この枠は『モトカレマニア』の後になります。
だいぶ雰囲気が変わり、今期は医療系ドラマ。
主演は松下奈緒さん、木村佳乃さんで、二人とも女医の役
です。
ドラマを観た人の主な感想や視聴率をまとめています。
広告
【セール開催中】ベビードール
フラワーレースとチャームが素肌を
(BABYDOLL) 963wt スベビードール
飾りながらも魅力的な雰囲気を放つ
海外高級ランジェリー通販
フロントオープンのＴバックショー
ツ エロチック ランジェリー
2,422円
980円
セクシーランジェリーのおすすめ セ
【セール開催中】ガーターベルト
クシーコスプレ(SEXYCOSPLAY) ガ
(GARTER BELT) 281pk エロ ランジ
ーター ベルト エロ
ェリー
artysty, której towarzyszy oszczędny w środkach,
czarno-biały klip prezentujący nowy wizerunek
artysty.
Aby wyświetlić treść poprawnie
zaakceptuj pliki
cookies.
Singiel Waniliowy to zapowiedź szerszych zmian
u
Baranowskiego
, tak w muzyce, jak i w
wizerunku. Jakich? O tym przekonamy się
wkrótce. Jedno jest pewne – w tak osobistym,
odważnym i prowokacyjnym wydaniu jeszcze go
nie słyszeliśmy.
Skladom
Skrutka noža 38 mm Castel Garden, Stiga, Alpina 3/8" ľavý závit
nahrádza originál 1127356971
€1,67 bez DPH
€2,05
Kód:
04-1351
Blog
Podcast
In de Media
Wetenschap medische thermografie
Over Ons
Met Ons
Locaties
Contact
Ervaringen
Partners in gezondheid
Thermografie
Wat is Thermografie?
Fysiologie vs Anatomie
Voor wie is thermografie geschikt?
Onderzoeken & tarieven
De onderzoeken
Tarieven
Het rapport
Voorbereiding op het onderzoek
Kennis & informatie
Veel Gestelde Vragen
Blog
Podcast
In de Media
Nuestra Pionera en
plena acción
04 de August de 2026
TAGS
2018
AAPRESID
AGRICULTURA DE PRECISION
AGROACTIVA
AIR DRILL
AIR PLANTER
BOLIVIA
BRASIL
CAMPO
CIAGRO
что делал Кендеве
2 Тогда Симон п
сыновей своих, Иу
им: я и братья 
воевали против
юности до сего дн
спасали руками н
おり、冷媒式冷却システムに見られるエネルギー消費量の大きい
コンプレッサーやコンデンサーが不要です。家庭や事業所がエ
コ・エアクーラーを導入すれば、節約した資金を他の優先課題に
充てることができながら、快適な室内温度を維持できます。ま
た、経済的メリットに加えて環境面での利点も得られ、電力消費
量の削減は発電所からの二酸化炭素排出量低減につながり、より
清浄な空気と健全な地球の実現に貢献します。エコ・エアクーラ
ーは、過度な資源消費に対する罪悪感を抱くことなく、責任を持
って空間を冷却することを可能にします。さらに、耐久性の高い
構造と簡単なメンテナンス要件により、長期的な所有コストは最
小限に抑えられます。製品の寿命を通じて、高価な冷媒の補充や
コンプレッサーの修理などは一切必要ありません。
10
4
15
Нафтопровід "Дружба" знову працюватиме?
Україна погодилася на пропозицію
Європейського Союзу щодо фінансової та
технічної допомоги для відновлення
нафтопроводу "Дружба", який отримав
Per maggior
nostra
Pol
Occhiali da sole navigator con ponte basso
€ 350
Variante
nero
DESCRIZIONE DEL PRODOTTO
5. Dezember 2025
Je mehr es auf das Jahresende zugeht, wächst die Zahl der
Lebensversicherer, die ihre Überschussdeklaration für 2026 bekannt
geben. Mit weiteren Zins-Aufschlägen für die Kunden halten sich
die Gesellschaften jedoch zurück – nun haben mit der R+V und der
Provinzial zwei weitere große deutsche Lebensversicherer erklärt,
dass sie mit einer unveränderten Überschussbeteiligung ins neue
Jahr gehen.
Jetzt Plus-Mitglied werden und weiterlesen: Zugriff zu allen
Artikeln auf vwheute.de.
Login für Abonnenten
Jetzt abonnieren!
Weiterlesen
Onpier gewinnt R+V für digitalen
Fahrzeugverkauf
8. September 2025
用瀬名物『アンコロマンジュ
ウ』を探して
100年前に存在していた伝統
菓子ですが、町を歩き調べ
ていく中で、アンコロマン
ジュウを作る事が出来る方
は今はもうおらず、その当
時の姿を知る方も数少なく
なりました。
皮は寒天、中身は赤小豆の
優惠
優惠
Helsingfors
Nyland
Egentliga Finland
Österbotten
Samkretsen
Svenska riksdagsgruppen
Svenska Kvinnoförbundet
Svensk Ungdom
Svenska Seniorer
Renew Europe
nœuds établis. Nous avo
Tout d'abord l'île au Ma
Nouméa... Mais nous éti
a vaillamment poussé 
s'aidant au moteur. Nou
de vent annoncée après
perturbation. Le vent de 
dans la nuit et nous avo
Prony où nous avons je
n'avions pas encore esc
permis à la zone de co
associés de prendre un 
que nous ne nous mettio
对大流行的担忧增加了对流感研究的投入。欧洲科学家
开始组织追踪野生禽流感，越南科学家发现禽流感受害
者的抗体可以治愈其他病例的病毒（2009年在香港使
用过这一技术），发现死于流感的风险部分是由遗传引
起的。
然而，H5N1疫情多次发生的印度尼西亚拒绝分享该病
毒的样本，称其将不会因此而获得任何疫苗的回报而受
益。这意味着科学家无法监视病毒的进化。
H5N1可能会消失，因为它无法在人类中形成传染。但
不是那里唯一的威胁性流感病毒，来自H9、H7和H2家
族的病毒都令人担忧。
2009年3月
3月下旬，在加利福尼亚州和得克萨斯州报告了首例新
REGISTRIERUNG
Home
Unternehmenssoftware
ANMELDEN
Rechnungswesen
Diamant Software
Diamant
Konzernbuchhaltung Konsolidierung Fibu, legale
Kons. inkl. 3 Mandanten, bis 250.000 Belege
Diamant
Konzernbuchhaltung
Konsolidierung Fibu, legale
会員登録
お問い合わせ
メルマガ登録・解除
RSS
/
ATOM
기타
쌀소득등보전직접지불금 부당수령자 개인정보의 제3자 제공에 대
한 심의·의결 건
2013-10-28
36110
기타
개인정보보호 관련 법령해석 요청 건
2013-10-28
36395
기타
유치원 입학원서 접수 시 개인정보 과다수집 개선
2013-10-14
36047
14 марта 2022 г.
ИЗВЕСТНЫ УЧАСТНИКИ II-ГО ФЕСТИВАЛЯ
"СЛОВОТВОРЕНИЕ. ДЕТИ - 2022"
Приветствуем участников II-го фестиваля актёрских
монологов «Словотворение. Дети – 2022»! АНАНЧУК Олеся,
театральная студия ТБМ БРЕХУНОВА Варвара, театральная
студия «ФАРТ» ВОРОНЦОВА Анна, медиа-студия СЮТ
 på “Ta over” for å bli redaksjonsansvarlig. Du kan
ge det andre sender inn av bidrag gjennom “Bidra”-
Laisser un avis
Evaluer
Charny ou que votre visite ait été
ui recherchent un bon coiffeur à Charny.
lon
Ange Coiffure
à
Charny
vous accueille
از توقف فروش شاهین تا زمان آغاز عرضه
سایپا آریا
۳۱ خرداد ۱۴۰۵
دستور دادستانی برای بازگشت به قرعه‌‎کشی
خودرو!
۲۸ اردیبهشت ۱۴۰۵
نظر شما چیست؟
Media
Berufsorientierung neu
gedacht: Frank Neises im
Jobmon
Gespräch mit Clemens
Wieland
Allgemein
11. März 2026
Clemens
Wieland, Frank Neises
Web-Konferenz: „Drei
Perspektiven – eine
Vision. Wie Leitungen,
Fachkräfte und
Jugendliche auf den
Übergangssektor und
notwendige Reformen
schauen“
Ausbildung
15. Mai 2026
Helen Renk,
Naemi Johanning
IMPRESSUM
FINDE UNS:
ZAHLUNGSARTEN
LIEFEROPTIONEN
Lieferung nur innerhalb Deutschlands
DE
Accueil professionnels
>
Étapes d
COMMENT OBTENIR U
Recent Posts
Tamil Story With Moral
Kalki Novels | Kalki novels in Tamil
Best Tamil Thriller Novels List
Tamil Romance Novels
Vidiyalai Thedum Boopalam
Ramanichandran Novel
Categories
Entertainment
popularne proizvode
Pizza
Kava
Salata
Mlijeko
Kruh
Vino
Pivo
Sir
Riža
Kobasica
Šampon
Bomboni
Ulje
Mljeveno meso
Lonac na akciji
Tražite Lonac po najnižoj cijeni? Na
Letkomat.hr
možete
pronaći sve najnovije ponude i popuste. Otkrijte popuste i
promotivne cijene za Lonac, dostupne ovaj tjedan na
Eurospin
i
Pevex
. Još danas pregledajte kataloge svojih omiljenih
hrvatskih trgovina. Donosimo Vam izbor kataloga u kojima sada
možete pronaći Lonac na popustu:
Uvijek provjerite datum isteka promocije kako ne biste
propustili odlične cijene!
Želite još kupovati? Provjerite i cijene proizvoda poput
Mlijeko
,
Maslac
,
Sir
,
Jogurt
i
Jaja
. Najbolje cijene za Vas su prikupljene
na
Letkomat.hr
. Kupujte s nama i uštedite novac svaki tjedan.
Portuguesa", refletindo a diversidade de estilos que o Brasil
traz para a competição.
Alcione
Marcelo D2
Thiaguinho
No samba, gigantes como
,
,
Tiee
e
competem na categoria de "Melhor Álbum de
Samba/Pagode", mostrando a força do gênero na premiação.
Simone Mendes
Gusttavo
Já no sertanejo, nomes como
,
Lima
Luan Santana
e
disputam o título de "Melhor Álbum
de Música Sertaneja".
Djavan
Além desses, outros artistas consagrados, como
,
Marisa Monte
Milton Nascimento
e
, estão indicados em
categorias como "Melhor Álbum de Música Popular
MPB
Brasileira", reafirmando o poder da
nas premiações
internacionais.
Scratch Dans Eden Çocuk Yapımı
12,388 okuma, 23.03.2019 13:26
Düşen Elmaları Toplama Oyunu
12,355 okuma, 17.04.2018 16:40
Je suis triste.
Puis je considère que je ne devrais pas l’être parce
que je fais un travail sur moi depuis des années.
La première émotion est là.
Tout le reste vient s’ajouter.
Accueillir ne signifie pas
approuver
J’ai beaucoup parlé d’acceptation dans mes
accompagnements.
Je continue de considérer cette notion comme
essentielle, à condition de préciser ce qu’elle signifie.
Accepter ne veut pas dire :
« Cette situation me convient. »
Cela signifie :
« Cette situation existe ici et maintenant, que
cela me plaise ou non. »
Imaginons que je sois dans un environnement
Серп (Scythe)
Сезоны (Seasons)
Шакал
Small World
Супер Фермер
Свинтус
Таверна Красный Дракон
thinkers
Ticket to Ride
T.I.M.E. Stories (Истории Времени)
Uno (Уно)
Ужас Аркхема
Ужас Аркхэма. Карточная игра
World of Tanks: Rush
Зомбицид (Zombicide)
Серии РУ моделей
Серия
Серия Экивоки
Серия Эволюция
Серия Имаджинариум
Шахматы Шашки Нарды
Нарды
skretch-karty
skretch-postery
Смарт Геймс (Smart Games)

**Task objective:**
Using the entries above, extract exactly the span from the line with "Nuestra Pionera en" to the line with "構造と簡単なメンテナンス要件により、長期的な所有コストは最", both lines included; leave out everything else.

**Answer box:**
Nuestra Pionera en
plena acción
04 de August de 2026
TAGS
2018
AAPRESID
AGRICULTURA DE PRECISION
AGROACTIVA
AIR DRILL
AIR PLANTER
BOLIVIA
BRASIL
CAMPO
CIAGRO
что делал Кендеве
2 Тогда Симон п
сыновей своих, Иу
им: я и братья 
воевали против
юности до сего дн
спасали руками н
おり、冷媒式冷却システムに見られるエネルギー消費量の大きい
コンプレッサーやコンデンサーが不要です。家庭や事業所がエ
コ・エアクーラーを導入すれば、節約した資金を他の優先課題に
充てることができながら、快適な室内温度を維持できます。ま
た、経済的メリットに加えて環境面での利点も得られ、電力消費
量の削減は発電所からの二酸化炭素排出量低減につながり、より
清浄な空気と健全な地球の実現に貢献します。エコ・エアクーラ
ーは、過度な資源消費に対する罪悪感を抱くことなく、責任を持
って空間を冷却することを可能にします。さらに、耐久性の高い
構造と簡単なメンテナンス要件により、長期的な所有コストは最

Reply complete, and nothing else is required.